It has become clear to us that, especially in disadvantaged areas, food produced both by and for the community is an essential component to a healthy local food system. Collective Roots programs are designed to help residents increase access to fresh, local food for themselves and their community by growing fruits and vegetables in home and community gardens in ways that provide healthy and home grown produce for their families; provide residents with economic opportunities to sell their excess produce to their neighbors; and preserve the environment. A strong system of local market gardens present a powerful tool for re-localizing the food system—generating local income, empowering residents, building community, and increasing community self-reliance.

One-acre EPACS garden

Collective Roots had managed several school garden sites ranging in size from a handful of raised beds to our previous one-acre flagship garden at the East Palo Alto Charter School (EPACS). These sites are linked to kindergarten through 12th grade curriculum that meets California state science standards as well as California Department of Public Health health and nutrition curriculum that promotes school, community and state health/nutrition goals. The purpose of Collective Roots’ Garden-Based Learning Initiative was to create hands-on learning opportunities for students that build connections between the health of their bodies, their communities, and our planet. Healthy outdoor spaces are rare in East Palo Alto, and Collective Roots’ gardens provided safe places to learn and play. Empowered by both knowledge and pride of place, our students bring their families and friends to our gardens to pass on their enthusiasm for healthy living, fresh food, and environmental awareness.

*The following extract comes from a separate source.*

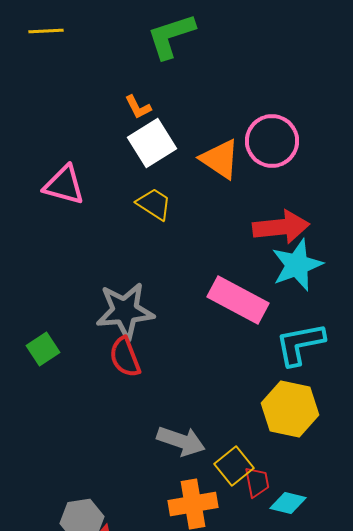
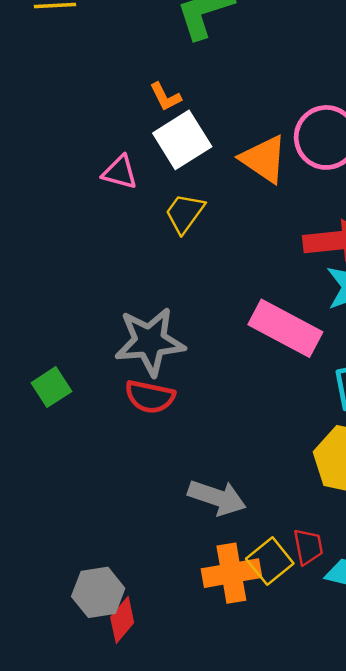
pink triangle: (64, 185) -> (120, 172), moved, size x0.7
yellow trapezoid: (154, 204) -> (185, 213), turned -87
red semicircle: (125, 357) -> (150, 397), turned -57
yellow square: (234, 466) -> (270, 561), moved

Additionally, Collective Roots works with partner agencies to recruit students, both children and adults, to participate in cooking, nutrition and gardening courses that build skills necessary to prepare healthy meals and when possible, grow a portion of their own food. Our cooking and nutrition classes attempt to provide families with the knowledge and skills to help them create nutritious meals that are cheaper than fast food and nourish growing bodies.